I risultati sono stati sorprendentemente vivaci. Il team ha scoperto che ridurre il fertilizzante non ha affamato il sistema; al contrario, ha risvegliato il motore del suolo. Nel quartiere a "fertilizzante ridotto", il suolo è diventato un posto molto migliore per la soia. Nello specifico, la quantità di azoto nitrico (una forma di azoto che le piante amano mangiare) è aumentata significativamente. In diverse fasi della vita della soia, il lotto con fertilizzante ridotto aveva il 61,06%, il 67,05% e l'84,41% in più di azoto nitrico rispetto alla soia cresciuta da sola. Era come se abbassare il volume del fertilizzante sintetico facesse gridare più forte il sistema di riciclo naturale del suolo.
Perché è successo questo? L'articolo suggerisce che l'eccesso di fertilizzante negli altri lotti stava in realtà "inibendo" i lavoratori naturali del suolo. Pensate a un lavoratore che smette di fare il suo lavoro perché qualcuno continua a consegnargli un prodotto finito invece di lasciargli costruire il progetto. Quando i ricercatori hanno ridotto il fertilizzante, hanno rimosso questa inibizione. Gli enzimi del suolo — i minuscoli strumenti che i microbi usano per scomporre i nutrienti — hanno iniziato a lavorare molto più velocemente. Ad esempio, l'attività di un enzima chiamato ureasi era del 63–67% più alta nel gruppo con fertilizzante ridotto rispetto al gruppo normale. Un altro enzima, la nitrato reduttasi, che era quasi addormentato nel gruppo normale (attivo solo al 14,3-15,5%), si è svegliato e ha iniziato a lavorare duramente nel gruppo con fertilizzante ridotto.

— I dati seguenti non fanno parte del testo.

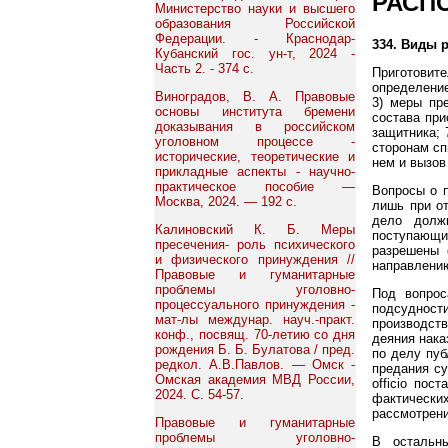
РАСП
Министерство науки и высшего
образования Российской
Федерации. - Краснодар-
334. Виды 
Кубанский гос. ун-т, 2024 -
Часть 2. - 374 с.
Приготовит
определение
Виноградов, В. А. Правовые
3) меры пр
основы института бремени
состава при
доказывания в российском
защитника; 
уголовном процессе -
сторонам сп
исторические, теоретические и
нем и вызов
прикладные аспекты - научно-
практическое пособие —
Вопросы о п
Москва, 2024. — 192 с.
лишь при о
дело долж
Калиновский К. Б. Меры
поступающи
пресечения- роль психического
разрешены 
и физического принуждения //
направлению
Правовые и гуманитарные
проблемы уголовно-
Под вопрос
процессуального принуждения -
подсудност
мат-лы междунар. науч.-практ.
производств
конф., посвящ. 70-летию со дня
деяния нака
рождения Б. Б. Булатова / пред.
по делу пуб
редкол. А.В.Павлов. — Омск -
предания су
Омская академия МВД России,
оfficio пос
2024. С. 54-57.
фактически
рассмотрени
Правовые и гуманитарные
проблемы уголовно-
В остальн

Questa spinta enzimatica ha cambiato l'intero quartiere. Il suolo è passato dall'avere troppo ammonio (una forma di azoto che può essere problematica) ad avere una sana dominanza di nitrato. Anche i microbi hanno cambiato la loro formazione. Il gruppo con fertilizzante ridotto ha visto un boom nella diversità fungina, con un gruppo specifico di funghi chiamato Ascomycota che costituiva l'85,77% della comunità. Questi funghi sono come i maestri del riciclo, che scompongono la materia organica resistente e mantengono attivo il ciclo dei nutrienti.

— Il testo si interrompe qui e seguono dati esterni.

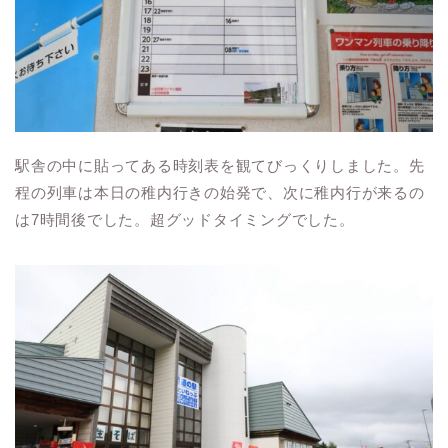
駅舎の中に貼ってある時刻表を観てびっくりしました。先
程の列車は本日の稚内行きの始発で、次に稚内行が来るの
は7時間後でした。超グッドタイミングでした。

Lo studio ha anche scoperto un effetto "isola di fertilità" intorno agli alberi di melo ornamentale. Il suolo proprio accanto agli alberi era più ricco del suolo più lontano, e il trattamento con fertilizzante ridotto ha reso questa isola ancora più ricca. Fondamentalmente, le radici della soia hanno agito come una rete di sicurezza, catturando il nitrato prima che potesse scendere troppo in profondamente nel terreno, un problema che accadeva più spesso nei lotti con solo alberi.

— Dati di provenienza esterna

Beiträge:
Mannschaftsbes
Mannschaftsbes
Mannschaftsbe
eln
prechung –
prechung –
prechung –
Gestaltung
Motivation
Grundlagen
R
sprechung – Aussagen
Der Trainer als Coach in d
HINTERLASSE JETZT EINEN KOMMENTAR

In breve, l'articolo suggerisce che in questo sistema melo ornamentale-soia, meno è meglio. Riducendo strategicamente l'apporto di azoto del 25%, gli agricoltori non hanno perso produttività; hanno anzi ottimizzato la macchina naturale del suolo. I microbi si sono attivati, gli enzimi sono diventati efficienti e l'azoto è rimasto dove le piante potevano usarlo. È un promemoria del fatto che, a volte, il modo migliore per aiutare un sistema complesso è smettere di microgestirlo e lasciare che i lavoratori naturali facciano ciò che sanno fare meglio.